🤖 AI Summary
Achieving low-cost, high-quality multilingual text-to-image (T2I) generation remains challenging due to the scarcity of high-quality multilingual image-text pairs and the prohibitive cost of training large diffusion models from scratch.
Method: We propose MuLan, a lightweight multilingual adapter (20M parameters) that reuses a frozen English diffusion model (Stable Diffusion) and an open-source multilingual text encoder—without requiring high-quality multilingual supervision.

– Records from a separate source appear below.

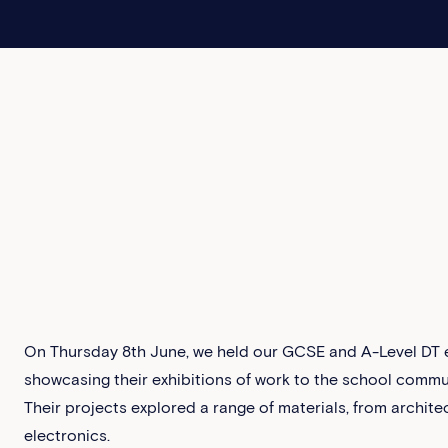
On Thursday 8th June, we held our GCSE and A-Level DT ex
showcasing their exhibitions of work to the school commun
Their projects explored a range of materials, from architec
electronics.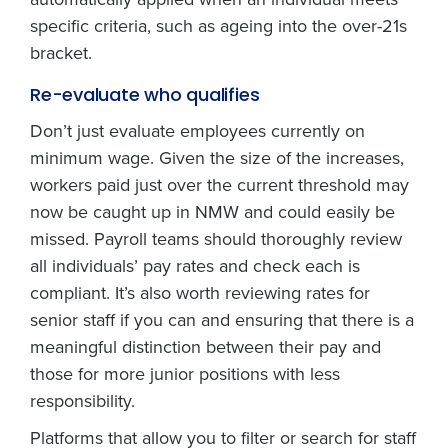
specific criteria, such as ageing into the over-21s
bracket.
Re-evaluate who qualifies
Don’t just evaluate employees currently on
minimum wage. Given the size of the increases,
workers paid just over the current threshold may
now be caught up in NMW and could easily be
missed. Payroll teams should thoroughly review
all individuals’ pay rates and check each is
compliant. It’s also worth reviewing rates for
senior staff if you can and ensuring that there is a
meaningful distinction between their pay and
those for more junior positions with less
responsibility.
Platforms that allow you to filter or search for staff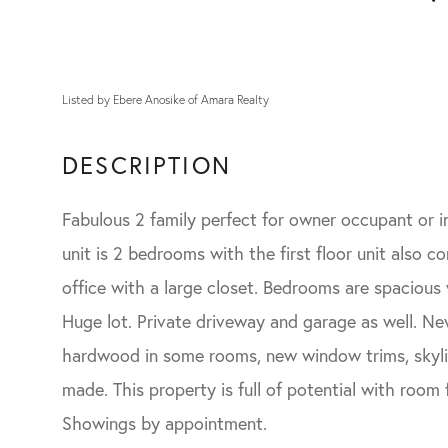
Listed by Ebere Anosike of Amara Realty
Fabulous 2 family perfect for owner occupant or i
unit is 2 bedrooms with the first floor unit also 
office with a large closet. Bedrooms are spacious w
Huge lot. Private driveway and garage as well. Ne
hardwood in some rooms, new window trims, skyli
made. This property is full of potential with room
Showings by appointment.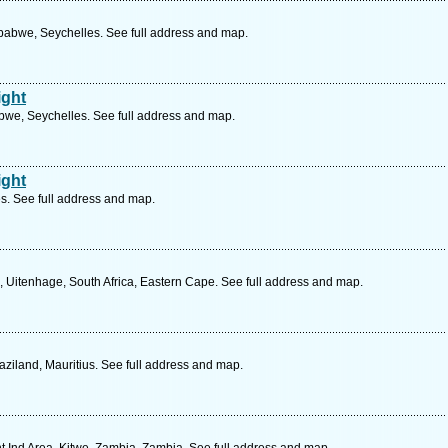
abwe, Seychelles. See full address and map.
ight
bwe, Seychelles. See full address and map.
ight
s. See full address and map.
l, Uitenhage, South Africa, Eastern Cape. See full address and map.
iland, Mauritius. See full address and map.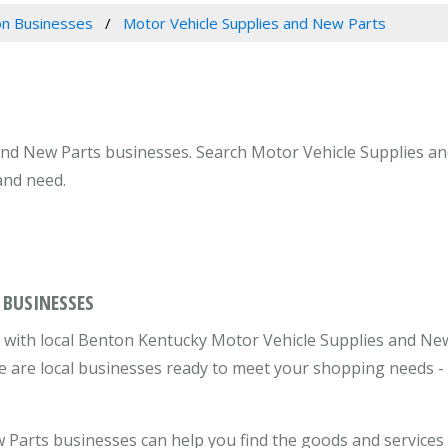
n Businesses
Motor Vehicle Supplies and New Parts
and New Parts businesses. Search Motor Vehicle Supplies an
and need.
 BUSINESSES
 with local Benton Kentucky Motor Vehicle Supplies and Ne
re are local businesses ready to meet your shopping needs -
Parts businesses can help you find the goods and services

Contribution/Results: This work is the first to empirically validate the effectiveness of noise-robust, web-scale pre-trained multilingual text encoders for T2I. MuLan bridges modality gaps across 110+ languages, achieving CLIP similarity of 37.61 (vs. 38.61 for English), while reducing training costs by over 90%. The method is fully compatible with mainstream controllable generation extensions—including LoRA, ControlNet, and IP-Adapter—ensuring strong performance, computational efficiency, and deployment friendliness.
📝 Abstract
In this work, we explore a cost-effective framework for multilingual image generation. We find that, unlike models tuned on high-quality images with multilingual annotations, leveraging text encoders pre-trained on widely available, noisy Internet image-text pairs significantly enhances data efficiency in text-to-image (T2I) generation across multiple languages. Based on this insight, we introduce MuLan, Multi-Language adapter, a lightweight language adapter with fewer than 20M parameters, trained alongside a frozen text encoder and image diffusion model. Compared to previous multilingual T2I models, this framework offers: (1) Cost efficiency. Using readily accessible English data and off-the-shelf multilingual text encoders minimizes the training cost; (2) High performance. Achieving comparable generation capabilities in over 110 languages with CLIP similarity scores nearly matching those in English (38.61 for English vs. 37.61 for other languages); and (3) Broad applicability. Seamlessly integrating with compatible community tools like LoRA, LCM, ControlNet, and IP-Adapter, expanding its potential use cases.